We are advised to get up, stretch, and walk around to counter the excess sitting while at work. While this is sound advice, I think that swinging a kettlebell is a better alternative.
The swing is an ideal exercise to counter the back dysfunction attributed to excessive sitting. The swing simultaneously strengthens the gluteal muscles and the abdominal muscles while stretching the tightened iliopsoas and other hip-flexor muscles. It is the antidote to sitting.
At the same time, one minute of swings will burn 20 calories, and if done each hour, will burn the equivalent daily calories of a non-sedentary job.

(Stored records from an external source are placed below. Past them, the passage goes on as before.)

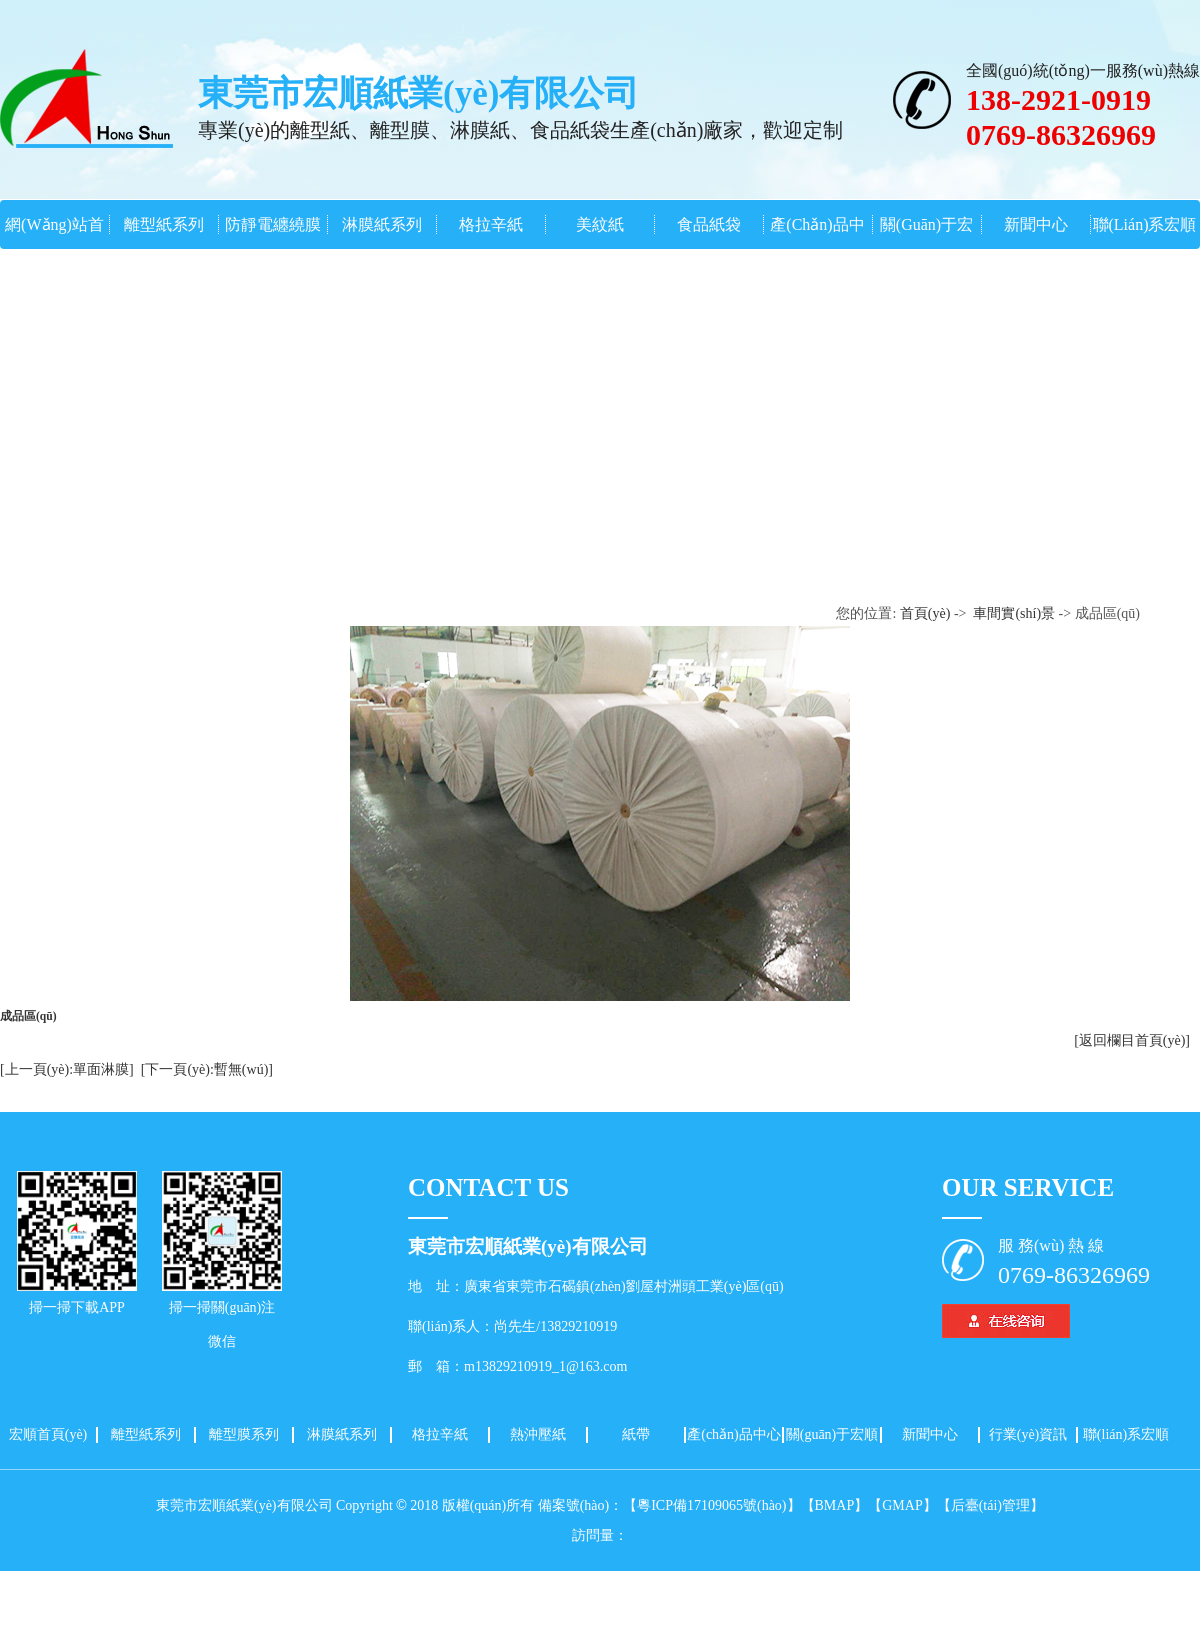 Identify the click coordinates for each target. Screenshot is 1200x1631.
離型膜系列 (244, 1434)
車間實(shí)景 (1014, 613)
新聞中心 (1036, 224)
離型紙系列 (164, 224)
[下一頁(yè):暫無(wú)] (207, 1069)
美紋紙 (600, 224)
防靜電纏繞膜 (273, 224)
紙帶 (636, 1434)
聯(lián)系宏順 (1145, 224)
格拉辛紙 (491, 224)
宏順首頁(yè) (48, 1434)
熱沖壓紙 (538, 1434)
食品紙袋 (709, 224)
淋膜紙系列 (382, 224)
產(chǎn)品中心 (734, 1434)
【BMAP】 (835, 1505)
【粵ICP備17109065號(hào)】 (711, 1505)
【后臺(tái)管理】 (990, 1505)
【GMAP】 (902, 1505)
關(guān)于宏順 (832, 1434)
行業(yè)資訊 (1028, 1434)
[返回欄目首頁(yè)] (1132, 1040)
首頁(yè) (925, 613)
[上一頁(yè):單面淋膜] (67, 1069) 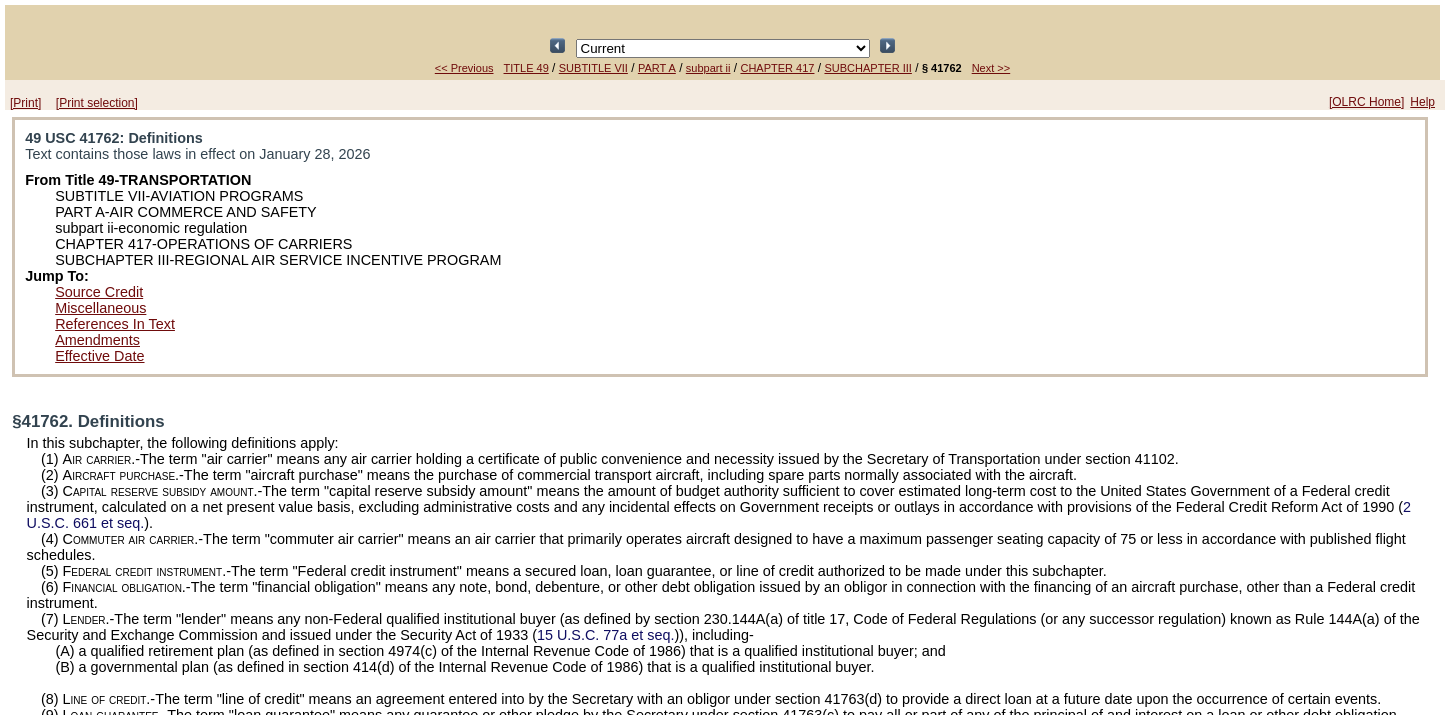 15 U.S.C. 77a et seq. (606, 635)
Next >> (991, 68)
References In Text (115, 324)
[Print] (25, 103)
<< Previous (464, 68)
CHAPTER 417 (777, 68)
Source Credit (99, 292)
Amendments (97, 340)
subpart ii (708, 68)
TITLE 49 (526, 68)
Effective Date (99, 356)
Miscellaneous (100, 308)
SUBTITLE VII (593, 68)
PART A (657, 68)
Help (1422, 102)
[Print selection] (97, 103)
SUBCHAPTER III (867, 68) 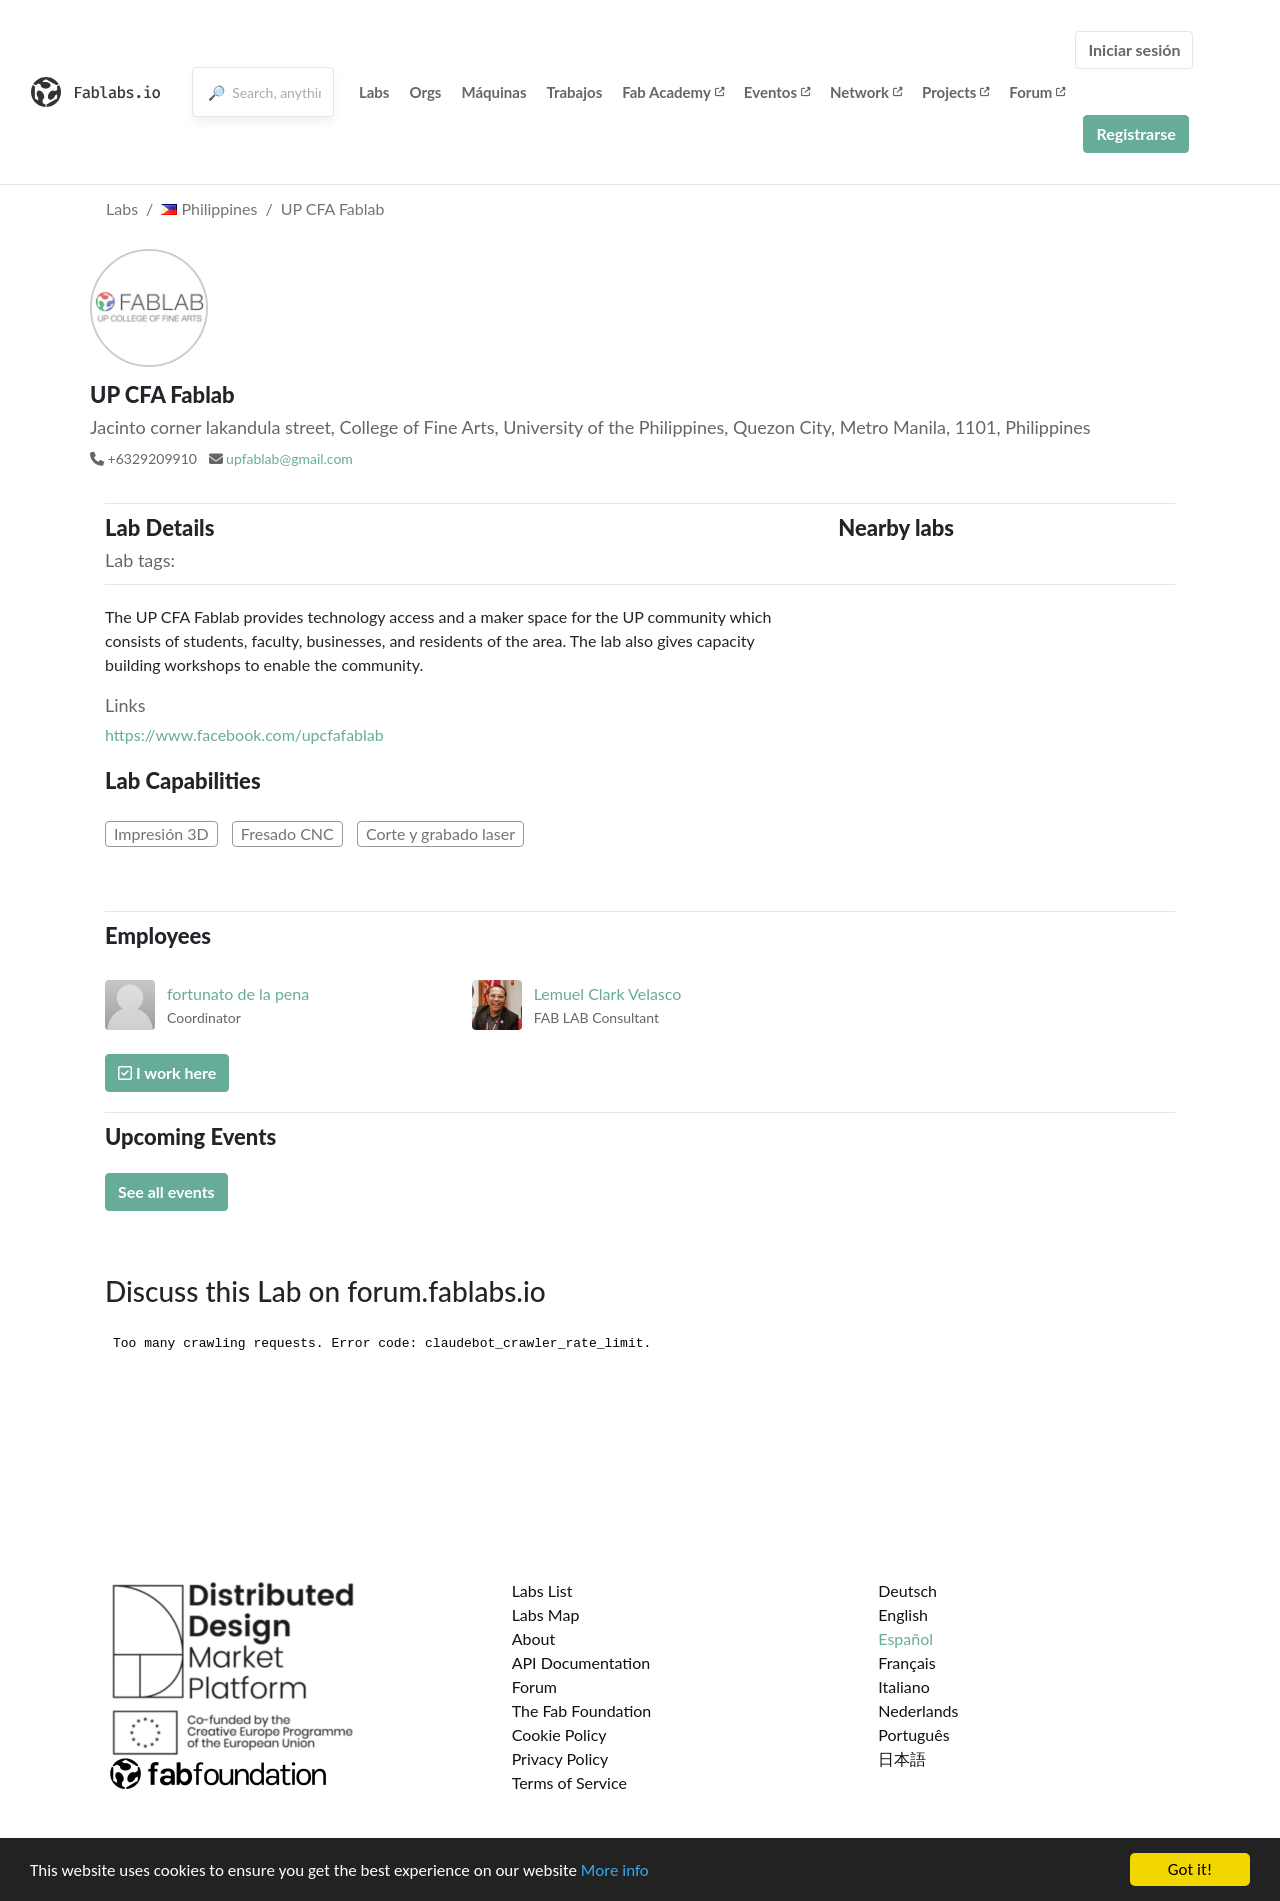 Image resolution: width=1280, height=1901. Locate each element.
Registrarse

Perhaps the most important benefit of kettlebells in the workplace would be their potential for mood elevation. Interestingly, the most effective “ergonomic” intervention for back pain turns out to be improved job satisfaction. If you want your back to hurt less, find a way to enjoy your job more — it is more effective than finding the ideal chair. I am convinced that a culture of intense, intermittent bouts of kettlebell swings at the workplace would increase productivity, mood, and job satisfaction. That may turn out to be the ultimate ergonomic intervention.
One small kettlebell in the office, hidden under one desk, shared by all those that sit, can provide a shared, time-effective source of back strengthening, hamstring and hip-flexor stretching, cardiovascular stimulating, calorie-burning, and mood elevating opportunity.